In his letter to Obama, released by the USCCB in Washington, Cardinal George said that “the country is confronting many uncertainties. We pray that you will use the powers of your office to meet them with a special concern to defend the most vulnerable among us and heal the divisions in our country and our world.”

Archbishop Donald W. Wuerl of Washington said in a statement: “We offer our prayers today for our nation and for our newly elected leaders, including President-elect Obama, as they take on their new responsibilities.”

“We rejoice with the rest of our nation in the significance” of Obama’s victory, Archbishop Wuerl said. “May our nation’s new leaders be guided in their decisions with wisdom and compassion and at the heart of all of their decisions may there be a deep respect for and commitment to the sanctity and dignity of all human life and support for the most vulnerable among us.”

“My hope and prayer is that our new president will truly treasure and advance the principles that make us who we are as a great nation,” said Bishop David A. Zubik of Pittsburgh in a letter to Catholics in his diocese.

“As he spoke to the nation for the first time, our newly-elected president offered a litany of hopes for our country.

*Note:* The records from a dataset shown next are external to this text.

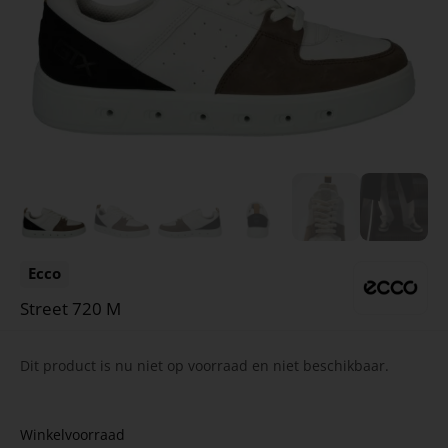
Ecco
Street 720 M
Dit product is nu niet op voorraad en niet beschikbaar.
Winkelvoorraad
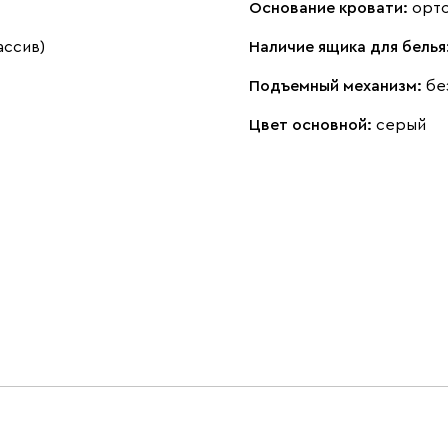
Основание кровати:
орт
ассив)
Наличие ящика для белья
Подъемный механизм:
бе
Цвет основной:
серый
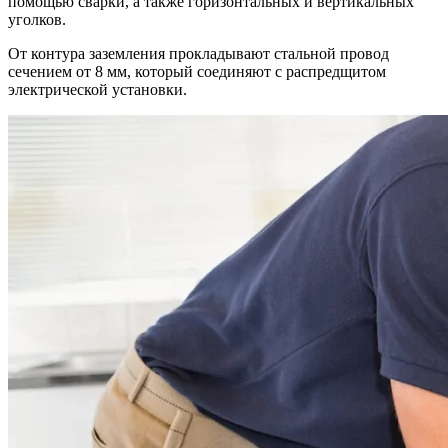
помощью сварки, а также горизонтальных и вертикальных
уголков.
От контура заземления прокладывают стальной провод
сечением от 8 мм, который соединяют с распредщитом
электрической установки.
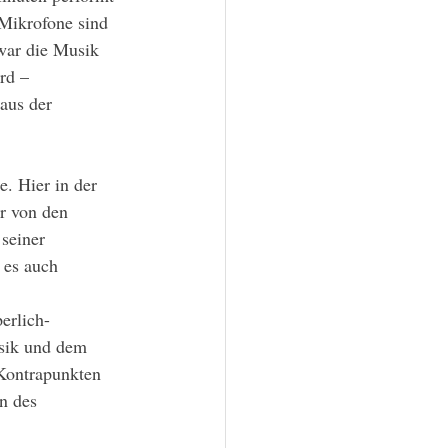
Mikrofone sind 
zwar die Musik 
rd – 
aus der 
r von den 
seiner 
 es auch 
erlich-
sik und dem 
 Kontrapunkten 
n des 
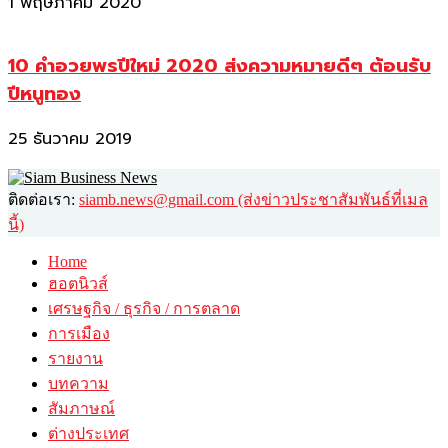
1 พฤษภาคม 2020
10 คำอวยพรปีใหม่ 2020 ส่งความหมายดีๆ ต้อนรับ
ปีหนูทอง
25 ธันวาคม 2019
ติดต่อเรา:
siamb.news@gmail.com (ส่งข่าวประชาสัมพันธ์ที่เมล
นี้)
Home
ฮอตนิวส์
เศรษฐกิจ / ธุรกิจ / การตลาด
การเมือง
รายงาน
บทความ
สัมภาษณ์
ต่างประเทศ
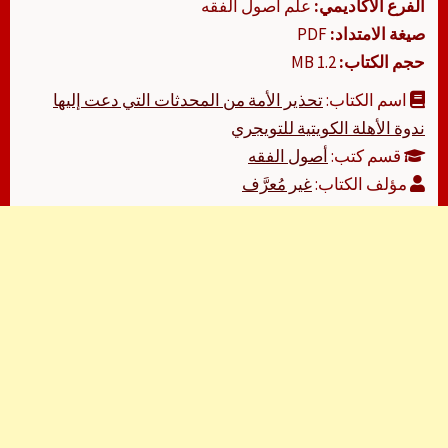
الفرع الأكاديمي:
علم أصول الفقه
صيغة الامتداد:
PDF
حجم الكتاب:
1.2 MB
اسم الكتاب:
تحذير الأمة من المحدثات التي دعت إليها
ندوة الأهلة الكويتية للتويجري
قسم كتب:
أصول الفقه
مؤلف الكتاب:
غير مُعرَّف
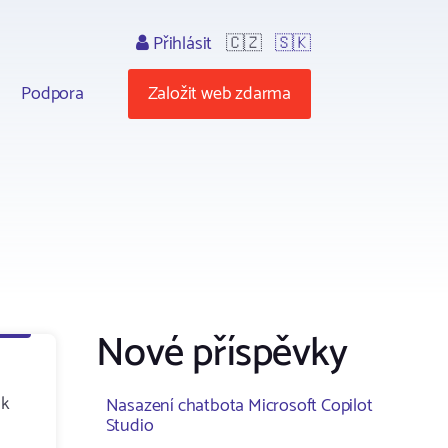
Přihlásit
🇨🇿
🇸🇰
Podpora
Založit web zdarma
Nové příspěvky
ik
Nasazení chatbota Microsoft Copilot
Studio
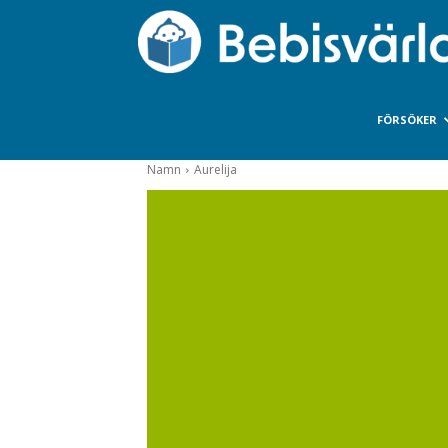
FÖRSÖKER
Namn
Aurelija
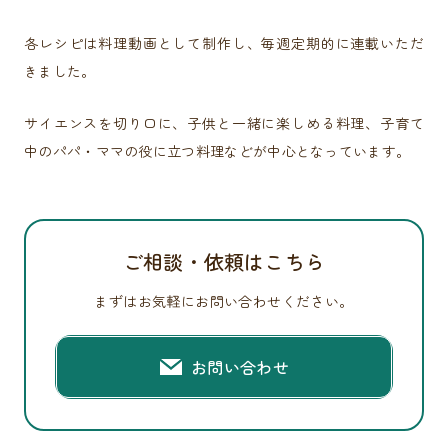
各レシピは料理動画として制作し、毎週定期的に連載いただ
きました。
サイエンスを切り口に、子供と一緒に楽しめる料理、子育て
中のパパ・ママの役に立つ料理などが中心となっています。
ご相談・依頼はこちら
まずはお気軽にお問い合わせください。
お問い合わせ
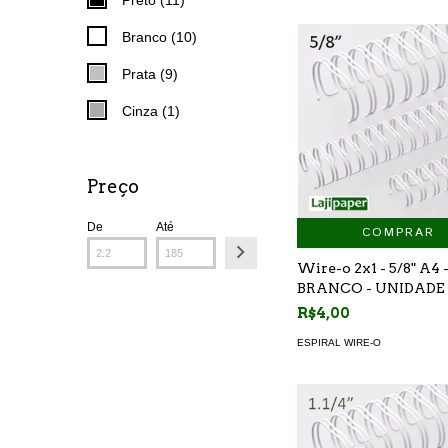
Branco (10)
Prata (9)
Cinza (1)
Preço
De
Até
COMPRAR
Wire-o 2x1 - 5/8" A4 -
BRANCO - UNIDADE
R$4,00
ESPIRAL WIRE-O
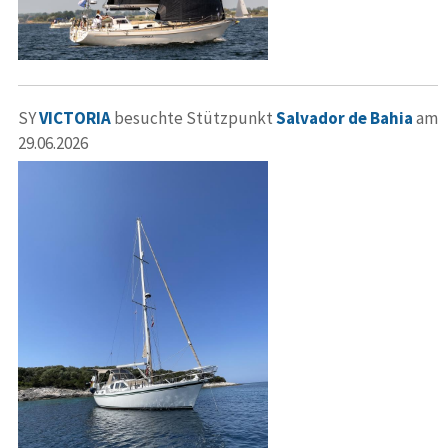
SY
VICTORIA
besuchte Stützpunkt
Salvador de Bahia
am
29.06.2026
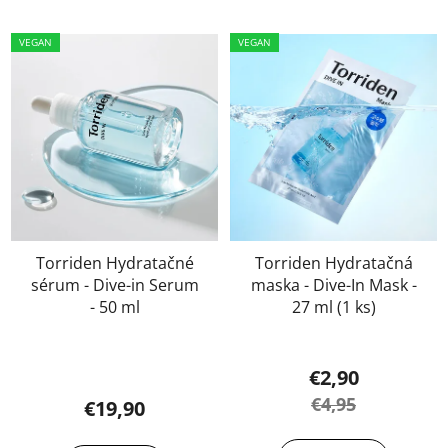
VEGAN
VEGAN
Torriden Hydratačné
Torriden Hydratačná
sérum - Dive-in Serum
maska - Dive-In Mask -
- 50 ml
27 ml (1 ks)
€2,90
€4,95
€19,90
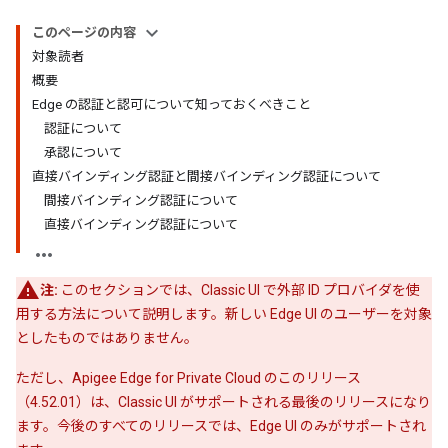
このページの内容
対象読者
概要
Edge の認証と認可について知っておくべきこと
認証について
承認について
直接バインディング認証と間接バインディング認証について
間接バインディング認証について
直接バインディング認証について
注:
このセクションでは、Classic UI で外部 ID プロバイダを使
用する方法について説明します。新しい Edge UI のユーザーを対象
としたものではありません。
ただし、Apigee Edge for Private Cloud のこのリリース
（4.52.01）は、Classic UI がサポートされる最後のリリースになり
ます。今後のすべてのリリースでは、Edge UI のみがサポートされ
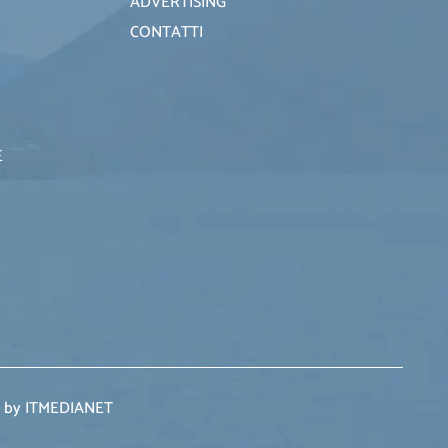
ADVERTISING
CONTATTI
E
 by ITMEDIANET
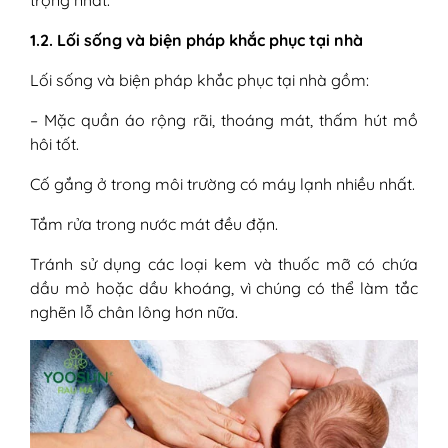
1.2. Lối sống và biện pháp khắc phục tại nhà
Lối sống và biện pháp khắc phục tại nhà gồm:
– Mặc quần áo rộng rãi, thoáng mát, thấm hút mồ
hôi tốt.
Cố gắng ở trong môi trường có máy lạnh nhiều nhất.
Tắm rửa trong nước mát đều đặn.
Tránh sử dụng các loại kem và thuốc mỡ có chứa
dầu mỏ hoặc dầu khoáng, vì chúng có thể làm tắc
nghẽn lỗ chân lông hơn nữa.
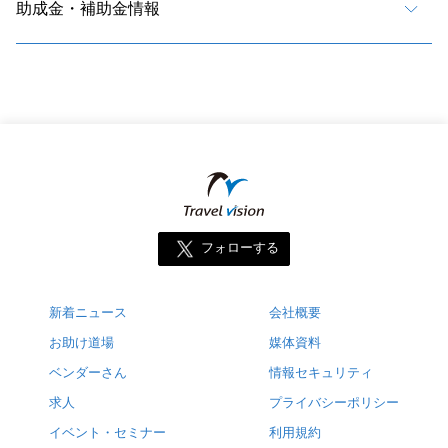
助成金・補助金情報
フォローする
新着ニュース
会社概要
お助け道場
媒体資料
ベンダーさん
情報セキュリティ
求人
プライバシーポリシー
イベント・セミナー
利用規約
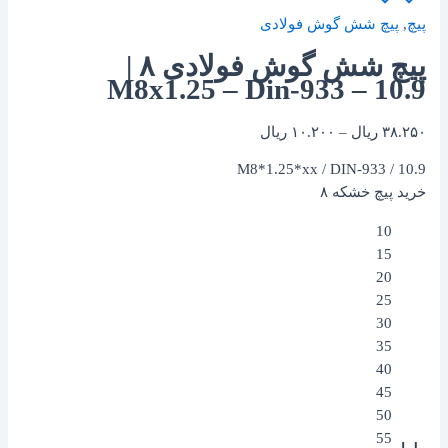
پیچ
,
پیچ شش گوش فولادی
پیچ شش گوش فولادی ۸ |
M8x1.25 – Din-933 – 10.9
۳۸.۲۵۰
ریال
–
۱۰.۲۰۰
ریال
M8*1.25*xx / DIN-933 / 10.9
خرید پیچ خشکه ۸
10
15
20
25
30
35
40
45
50
55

To each of those hopes, the crowd gathered responded: ‘Yes we can!’ May that litany also include ‘life, liberty and the pursuit of happiness,’” Bishop Zubik said.

Father Frank Pavone, national director of Priests for Life, said in a statement the electorate made “a grave mistake,” pointing to a comment Obama made during the campaign that the priest paraphrased by saying that “he does not know when a human being starts to have human rights.”

“Governing is about protecting human rights; to do it successfully, you have to know where they come from, and when they begin. The president-elect has already failed that test miserably,” Father Pavone said, adding that the pro-life movement will grow in strength.

“We will keep marching toward that pro-life America we seek, and won’t stop until we get there,” he said.

In a posting on dotCommonweal, a blog run by the Catholic magazine Commonweal, journalism professor Paul Moses said: “John F. Kennedy blazed the trail for Catholics. But it has taken nearly 50 years for another Catholic to follow him to victory on a national ticket,” with Biden winning the vice presidency.

In a posting on her blog, Catholic cultural critic Amy Welborn said, “I am quite disappointed, from a policy perspective, that Obama won the election. I’m fearful of what his presidency will mean on many issues, particularly that of life as well as religious freedom and transparency in government.”

Still, she said she was “very glad that the barrier has been broken,” with Obama becoming the nation’s first African-American president, and looked “for more barriers being broken in the future.”

“We have work to do,” said American Life League president Judie Brown. “I think it’s time for the pro-life movement to focus on personhood and stop accommodating the Republican Party. We have to unify around personhood. We’re now waiting for those who have resisted (the idea of personhood for the unborn) to finally decide that maybe they were wrong.”